(Document layout detection data)

★ ★ ★ ★ ★

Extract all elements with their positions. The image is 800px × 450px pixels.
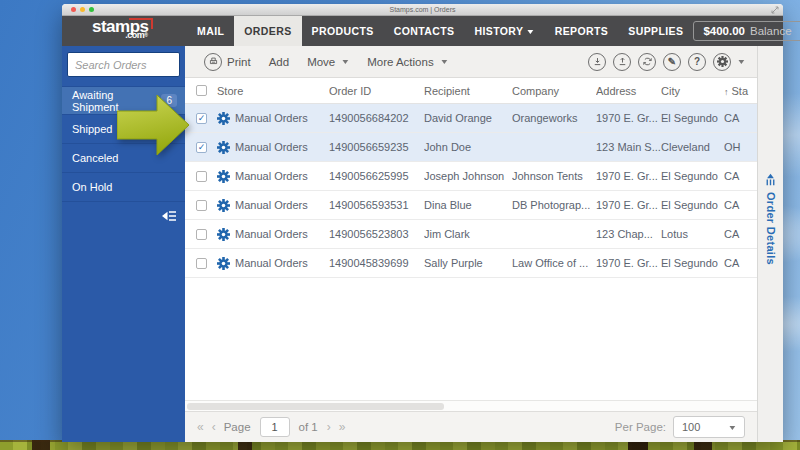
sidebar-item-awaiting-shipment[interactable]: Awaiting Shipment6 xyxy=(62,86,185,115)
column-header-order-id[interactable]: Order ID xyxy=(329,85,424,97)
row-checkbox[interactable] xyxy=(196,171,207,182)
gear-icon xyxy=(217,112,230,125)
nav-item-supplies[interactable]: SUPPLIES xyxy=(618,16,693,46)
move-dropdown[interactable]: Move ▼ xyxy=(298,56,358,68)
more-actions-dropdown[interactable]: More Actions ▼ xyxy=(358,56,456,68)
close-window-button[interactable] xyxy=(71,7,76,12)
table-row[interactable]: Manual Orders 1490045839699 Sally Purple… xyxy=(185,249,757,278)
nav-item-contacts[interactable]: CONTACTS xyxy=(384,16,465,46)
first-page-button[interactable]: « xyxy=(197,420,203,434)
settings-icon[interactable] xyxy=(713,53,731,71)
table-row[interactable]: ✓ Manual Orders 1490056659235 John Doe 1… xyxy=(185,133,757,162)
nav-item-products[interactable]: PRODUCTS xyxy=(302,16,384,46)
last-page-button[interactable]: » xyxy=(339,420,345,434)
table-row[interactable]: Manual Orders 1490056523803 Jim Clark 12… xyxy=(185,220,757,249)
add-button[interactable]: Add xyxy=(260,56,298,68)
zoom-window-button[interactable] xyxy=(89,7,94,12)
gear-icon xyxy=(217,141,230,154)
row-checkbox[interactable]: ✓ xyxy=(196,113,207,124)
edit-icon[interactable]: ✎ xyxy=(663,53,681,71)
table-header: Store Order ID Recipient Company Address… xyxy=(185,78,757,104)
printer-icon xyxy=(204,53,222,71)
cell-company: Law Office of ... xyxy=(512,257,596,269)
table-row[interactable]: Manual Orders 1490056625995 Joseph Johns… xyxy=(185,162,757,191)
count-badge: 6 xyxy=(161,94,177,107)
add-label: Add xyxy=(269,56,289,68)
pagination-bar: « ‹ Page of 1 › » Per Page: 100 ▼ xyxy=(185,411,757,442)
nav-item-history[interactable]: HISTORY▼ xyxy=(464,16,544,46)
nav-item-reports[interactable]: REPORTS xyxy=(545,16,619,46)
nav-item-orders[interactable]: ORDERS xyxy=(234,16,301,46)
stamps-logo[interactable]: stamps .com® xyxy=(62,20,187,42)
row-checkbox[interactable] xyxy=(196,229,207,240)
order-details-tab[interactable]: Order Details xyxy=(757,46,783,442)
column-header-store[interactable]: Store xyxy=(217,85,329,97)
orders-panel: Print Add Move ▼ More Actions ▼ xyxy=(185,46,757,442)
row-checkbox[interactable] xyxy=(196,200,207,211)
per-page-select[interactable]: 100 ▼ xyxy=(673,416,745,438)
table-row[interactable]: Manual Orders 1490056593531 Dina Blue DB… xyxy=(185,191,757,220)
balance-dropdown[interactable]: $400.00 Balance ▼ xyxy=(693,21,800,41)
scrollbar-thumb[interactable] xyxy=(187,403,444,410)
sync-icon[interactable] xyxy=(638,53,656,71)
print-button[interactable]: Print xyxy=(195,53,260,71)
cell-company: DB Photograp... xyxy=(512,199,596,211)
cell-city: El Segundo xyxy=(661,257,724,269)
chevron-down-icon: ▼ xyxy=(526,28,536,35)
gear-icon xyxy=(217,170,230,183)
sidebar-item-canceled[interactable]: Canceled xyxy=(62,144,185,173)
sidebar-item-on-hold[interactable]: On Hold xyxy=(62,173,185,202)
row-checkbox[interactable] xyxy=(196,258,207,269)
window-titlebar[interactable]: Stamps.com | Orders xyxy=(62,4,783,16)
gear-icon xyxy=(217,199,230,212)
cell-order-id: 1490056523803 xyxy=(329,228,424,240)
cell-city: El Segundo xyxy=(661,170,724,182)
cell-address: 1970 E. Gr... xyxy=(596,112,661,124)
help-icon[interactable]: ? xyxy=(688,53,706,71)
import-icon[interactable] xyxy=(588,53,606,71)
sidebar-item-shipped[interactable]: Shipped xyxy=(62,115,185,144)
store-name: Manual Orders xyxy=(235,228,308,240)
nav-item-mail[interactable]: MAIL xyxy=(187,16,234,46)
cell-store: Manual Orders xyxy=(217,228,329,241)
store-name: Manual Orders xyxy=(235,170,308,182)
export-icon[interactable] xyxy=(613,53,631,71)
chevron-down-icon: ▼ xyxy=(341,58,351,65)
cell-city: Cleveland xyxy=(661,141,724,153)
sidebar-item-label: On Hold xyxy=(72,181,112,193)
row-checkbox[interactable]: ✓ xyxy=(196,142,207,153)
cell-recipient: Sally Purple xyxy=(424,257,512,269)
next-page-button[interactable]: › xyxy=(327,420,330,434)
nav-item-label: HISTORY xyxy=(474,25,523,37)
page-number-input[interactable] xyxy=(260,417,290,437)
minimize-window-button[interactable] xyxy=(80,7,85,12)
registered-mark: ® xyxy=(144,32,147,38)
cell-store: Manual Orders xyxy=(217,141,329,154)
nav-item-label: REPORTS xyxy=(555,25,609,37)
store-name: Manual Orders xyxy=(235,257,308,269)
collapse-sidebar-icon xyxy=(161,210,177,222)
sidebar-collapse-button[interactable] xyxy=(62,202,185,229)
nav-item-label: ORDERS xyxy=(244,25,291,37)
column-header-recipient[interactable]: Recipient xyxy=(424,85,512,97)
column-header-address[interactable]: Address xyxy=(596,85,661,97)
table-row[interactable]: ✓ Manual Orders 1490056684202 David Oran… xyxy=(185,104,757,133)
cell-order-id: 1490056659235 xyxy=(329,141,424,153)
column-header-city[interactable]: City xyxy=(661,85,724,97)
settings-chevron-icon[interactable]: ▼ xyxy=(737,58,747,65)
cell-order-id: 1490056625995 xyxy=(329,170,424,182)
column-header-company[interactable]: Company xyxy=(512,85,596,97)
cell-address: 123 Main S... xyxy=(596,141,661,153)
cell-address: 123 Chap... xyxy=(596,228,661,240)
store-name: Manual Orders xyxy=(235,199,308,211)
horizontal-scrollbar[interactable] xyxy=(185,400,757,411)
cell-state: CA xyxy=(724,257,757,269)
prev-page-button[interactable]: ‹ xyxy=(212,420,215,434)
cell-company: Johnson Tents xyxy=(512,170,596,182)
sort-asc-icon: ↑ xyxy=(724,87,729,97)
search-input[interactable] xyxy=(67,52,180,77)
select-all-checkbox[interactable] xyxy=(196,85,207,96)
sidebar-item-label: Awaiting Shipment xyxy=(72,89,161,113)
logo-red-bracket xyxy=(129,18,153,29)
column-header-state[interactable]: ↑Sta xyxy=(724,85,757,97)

★ ★ ★ ★ ★

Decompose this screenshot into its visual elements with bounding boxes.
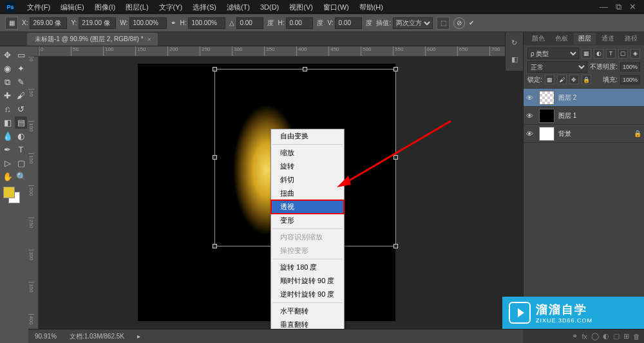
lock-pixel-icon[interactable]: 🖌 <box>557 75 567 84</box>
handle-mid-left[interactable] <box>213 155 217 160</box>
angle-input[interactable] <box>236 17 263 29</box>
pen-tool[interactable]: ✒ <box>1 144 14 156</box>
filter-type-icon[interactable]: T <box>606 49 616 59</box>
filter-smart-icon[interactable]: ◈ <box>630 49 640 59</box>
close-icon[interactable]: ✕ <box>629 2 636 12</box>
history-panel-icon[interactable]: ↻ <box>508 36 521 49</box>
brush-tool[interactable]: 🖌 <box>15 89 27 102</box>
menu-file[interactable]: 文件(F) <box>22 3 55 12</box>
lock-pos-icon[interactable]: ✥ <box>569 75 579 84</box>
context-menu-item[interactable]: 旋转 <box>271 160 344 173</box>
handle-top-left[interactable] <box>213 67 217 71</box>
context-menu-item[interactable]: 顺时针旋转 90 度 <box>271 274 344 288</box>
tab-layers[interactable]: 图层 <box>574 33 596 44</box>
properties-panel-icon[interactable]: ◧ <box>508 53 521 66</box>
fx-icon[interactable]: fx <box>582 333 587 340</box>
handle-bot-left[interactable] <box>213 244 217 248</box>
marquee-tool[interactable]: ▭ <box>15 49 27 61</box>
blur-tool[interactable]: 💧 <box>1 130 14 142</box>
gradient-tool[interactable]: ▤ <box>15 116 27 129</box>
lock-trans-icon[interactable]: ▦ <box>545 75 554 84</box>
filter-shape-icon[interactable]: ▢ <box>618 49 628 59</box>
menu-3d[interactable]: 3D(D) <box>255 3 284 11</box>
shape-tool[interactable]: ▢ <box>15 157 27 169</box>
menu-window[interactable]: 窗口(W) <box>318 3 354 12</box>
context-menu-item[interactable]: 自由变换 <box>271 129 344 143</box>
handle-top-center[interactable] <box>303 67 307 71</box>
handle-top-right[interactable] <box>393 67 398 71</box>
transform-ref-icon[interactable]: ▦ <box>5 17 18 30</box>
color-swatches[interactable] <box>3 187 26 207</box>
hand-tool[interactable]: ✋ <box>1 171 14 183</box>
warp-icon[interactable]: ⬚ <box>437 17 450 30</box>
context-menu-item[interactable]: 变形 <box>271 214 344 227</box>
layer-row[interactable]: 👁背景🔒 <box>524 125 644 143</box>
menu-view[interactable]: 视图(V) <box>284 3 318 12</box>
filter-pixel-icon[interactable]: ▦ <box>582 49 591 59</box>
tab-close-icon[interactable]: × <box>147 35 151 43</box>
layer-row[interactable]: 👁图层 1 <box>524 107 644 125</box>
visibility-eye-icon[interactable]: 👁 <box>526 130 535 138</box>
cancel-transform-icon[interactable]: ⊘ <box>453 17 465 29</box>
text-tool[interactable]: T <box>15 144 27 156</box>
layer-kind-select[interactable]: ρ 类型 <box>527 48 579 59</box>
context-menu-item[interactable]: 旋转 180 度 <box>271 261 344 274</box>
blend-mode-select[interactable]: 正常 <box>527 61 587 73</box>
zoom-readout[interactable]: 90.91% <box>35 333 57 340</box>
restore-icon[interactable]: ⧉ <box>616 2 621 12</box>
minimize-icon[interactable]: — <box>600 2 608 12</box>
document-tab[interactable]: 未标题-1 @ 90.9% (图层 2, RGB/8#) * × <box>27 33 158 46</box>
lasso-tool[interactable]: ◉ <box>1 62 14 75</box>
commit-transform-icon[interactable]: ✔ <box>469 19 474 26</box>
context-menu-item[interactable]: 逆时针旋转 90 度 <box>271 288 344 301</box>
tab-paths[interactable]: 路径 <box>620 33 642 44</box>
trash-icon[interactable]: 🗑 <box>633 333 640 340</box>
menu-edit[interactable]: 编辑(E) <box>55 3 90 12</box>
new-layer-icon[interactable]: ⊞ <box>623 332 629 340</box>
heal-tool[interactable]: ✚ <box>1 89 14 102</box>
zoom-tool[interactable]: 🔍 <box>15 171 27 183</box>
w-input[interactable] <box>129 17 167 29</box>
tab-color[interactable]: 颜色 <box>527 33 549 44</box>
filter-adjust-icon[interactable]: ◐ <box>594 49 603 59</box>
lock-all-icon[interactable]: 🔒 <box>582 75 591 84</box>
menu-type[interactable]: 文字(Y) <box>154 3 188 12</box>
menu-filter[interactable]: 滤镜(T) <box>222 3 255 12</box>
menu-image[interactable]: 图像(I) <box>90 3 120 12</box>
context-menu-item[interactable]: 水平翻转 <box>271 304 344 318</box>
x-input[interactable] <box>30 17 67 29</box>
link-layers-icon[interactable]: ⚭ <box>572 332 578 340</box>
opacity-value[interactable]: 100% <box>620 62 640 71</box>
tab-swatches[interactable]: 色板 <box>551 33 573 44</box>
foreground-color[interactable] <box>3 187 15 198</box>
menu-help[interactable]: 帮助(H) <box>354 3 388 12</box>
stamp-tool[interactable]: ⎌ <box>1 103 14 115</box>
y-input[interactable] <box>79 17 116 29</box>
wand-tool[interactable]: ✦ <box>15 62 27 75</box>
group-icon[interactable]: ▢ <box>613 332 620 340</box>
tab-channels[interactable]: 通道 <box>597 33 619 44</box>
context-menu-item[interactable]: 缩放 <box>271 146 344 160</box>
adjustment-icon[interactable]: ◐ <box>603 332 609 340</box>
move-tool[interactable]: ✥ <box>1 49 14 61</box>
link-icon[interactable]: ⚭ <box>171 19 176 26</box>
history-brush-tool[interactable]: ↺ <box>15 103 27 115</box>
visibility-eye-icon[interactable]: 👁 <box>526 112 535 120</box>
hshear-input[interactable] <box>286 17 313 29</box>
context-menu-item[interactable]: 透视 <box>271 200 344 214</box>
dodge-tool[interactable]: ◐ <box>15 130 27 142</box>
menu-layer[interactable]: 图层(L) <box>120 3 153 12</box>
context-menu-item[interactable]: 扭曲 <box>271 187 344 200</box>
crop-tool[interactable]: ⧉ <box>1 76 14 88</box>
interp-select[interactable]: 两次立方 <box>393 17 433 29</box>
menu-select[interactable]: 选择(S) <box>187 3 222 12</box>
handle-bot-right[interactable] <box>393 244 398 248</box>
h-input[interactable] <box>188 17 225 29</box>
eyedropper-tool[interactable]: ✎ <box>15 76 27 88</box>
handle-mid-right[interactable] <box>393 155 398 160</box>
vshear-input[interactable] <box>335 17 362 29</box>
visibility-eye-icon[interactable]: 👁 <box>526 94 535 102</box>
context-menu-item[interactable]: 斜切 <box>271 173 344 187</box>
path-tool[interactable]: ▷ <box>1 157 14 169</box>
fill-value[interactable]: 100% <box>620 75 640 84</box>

★ ★ ★ ★ ★

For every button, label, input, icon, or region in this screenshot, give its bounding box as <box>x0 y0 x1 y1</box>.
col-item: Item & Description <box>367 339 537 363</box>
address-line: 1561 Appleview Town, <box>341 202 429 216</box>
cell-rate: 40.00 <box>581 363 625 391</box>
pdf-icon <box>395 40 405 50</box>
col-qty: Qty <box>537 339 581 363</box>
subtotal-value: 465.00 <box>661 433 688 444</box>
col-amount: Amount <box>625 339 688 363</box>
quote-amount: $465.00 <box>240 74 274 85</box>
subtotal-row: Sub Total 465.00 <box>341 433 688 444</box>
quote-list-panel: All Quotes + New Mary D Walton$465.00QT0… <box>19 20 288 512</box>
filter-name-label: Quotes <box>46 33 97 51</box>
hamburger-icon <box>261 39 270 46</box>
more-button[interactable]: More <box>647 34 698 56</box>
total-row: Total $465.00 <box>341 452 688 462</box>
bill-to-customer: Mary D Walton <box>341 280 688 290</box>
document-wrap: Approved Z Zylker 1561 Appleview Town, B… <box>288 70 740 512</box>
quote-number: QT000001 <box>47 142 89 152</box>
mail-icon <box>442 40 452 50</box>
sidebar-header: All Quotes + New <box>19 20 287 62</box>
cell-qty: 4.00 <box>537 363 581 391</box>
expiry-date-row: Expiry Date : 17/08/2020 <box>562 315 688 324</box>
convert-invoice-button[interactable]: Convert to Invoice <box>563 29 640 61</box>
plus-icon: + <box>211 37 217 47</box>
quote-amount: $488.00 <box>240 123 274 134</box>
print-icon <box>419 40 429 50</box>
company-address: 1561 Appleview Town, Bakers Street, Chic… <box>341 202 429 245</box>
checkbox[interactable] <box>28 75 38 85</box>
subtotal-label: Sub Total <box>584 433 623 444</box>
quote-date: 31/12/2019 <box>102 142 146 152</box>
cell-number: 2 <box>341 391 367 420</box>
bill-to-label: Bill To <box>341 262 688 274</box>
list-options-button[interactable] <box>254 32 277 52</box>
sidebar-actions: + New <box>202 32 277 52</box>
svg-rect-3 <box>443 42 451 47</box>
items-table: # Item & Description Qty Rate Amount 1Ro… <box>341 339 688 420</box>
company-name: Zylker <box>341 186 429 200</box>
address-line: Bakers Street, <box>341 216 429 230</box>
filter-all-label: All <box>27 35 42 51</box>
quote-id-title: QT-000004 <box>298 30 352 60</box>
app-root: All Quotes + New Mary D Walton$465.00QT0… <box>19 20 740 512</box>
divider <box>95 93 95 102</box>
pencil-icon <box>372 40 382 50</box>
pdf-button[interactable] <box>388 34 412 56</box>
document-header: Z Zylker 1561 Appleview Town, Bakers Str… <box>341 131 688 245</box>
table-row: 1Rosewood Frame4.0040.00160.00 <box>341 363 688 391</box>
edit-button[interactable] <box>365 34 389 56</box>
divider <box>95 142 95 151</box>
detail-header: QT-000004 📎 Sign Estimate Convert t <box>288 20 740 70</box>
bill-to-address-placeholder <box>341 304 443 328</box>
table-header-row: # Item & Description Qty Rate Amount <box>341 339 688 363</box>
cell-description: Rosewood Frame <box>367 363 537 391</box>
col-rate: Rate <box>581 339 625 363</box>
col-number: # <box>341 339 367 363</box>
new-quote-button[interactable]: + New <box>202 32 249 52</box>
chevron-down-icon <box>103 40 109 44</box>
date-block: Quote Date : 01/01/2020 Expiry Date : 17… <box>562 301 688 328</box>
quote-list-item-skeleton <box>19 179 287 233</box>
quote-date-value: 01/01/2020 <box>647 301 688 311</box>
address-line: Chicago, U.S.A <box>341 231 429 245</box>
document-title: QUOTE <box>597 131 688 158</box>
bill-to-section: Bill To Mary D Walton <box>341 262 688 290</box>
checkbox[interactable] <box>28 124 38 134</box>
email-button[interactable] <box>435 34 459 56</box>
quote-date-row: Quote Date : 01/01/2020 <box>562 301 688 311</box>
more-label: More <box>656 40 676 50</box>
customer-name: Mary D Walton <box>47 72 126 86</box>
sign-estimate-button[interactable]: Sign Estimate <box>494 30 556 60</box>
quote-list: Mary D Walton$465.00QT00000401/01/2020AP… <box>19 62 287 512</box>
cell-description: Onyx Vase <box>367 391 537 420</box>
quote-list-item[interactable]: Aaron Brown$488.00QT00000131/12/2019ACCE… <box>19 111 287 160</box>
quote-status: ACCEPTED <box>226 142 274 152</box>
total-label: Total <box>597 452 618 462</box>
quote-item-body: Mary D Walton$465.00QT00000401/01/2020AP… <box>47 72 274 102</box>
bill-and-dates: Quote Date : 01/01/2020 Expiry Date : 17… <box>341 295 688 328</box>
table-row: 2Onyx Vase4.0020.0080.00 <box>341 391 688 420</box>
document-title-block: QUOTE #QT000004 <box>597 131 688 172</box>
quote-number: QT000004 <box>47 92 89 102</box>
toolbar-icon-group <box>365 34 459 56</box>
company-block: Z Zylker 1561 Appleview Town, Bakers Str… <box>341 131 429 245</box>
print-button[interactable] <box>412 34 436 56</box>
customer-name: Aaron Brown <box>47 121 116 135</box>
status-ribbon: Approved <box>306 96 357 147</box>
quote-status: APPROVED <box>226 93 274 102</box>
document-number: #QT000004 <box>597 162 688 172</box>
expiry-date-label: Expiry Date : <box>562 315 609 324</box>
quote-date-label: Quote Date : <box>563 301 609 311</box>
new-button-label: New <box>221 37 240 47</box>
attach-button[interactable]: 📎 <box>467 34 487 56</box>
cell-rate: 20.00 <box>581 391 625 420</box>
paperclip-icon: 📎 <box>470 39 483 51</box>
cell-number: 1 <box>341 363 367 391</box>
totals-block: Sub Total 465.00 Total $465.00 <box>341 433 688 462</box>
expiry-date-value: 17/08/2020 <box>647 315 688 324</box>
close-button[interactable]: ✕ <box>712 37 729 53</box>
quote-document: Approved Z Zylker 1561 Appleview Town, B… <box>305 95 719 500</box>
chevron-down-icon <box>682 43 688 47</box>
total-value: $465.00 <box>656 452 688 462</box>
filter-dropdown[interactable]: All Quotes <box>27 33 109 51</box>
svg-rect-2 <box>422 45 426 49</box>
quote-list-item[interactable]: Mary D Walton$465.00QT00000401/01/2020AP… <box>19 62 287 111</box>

★ ★ ★ ★ ★

Every line above that includes the string "scrollbar" needs to be copied.

*Result*.
scrollbar-thumb[interactable] xyxy=(187,403,444,410)
horizontal-scrollbar[interactable] xyxy=(185,400,757,411)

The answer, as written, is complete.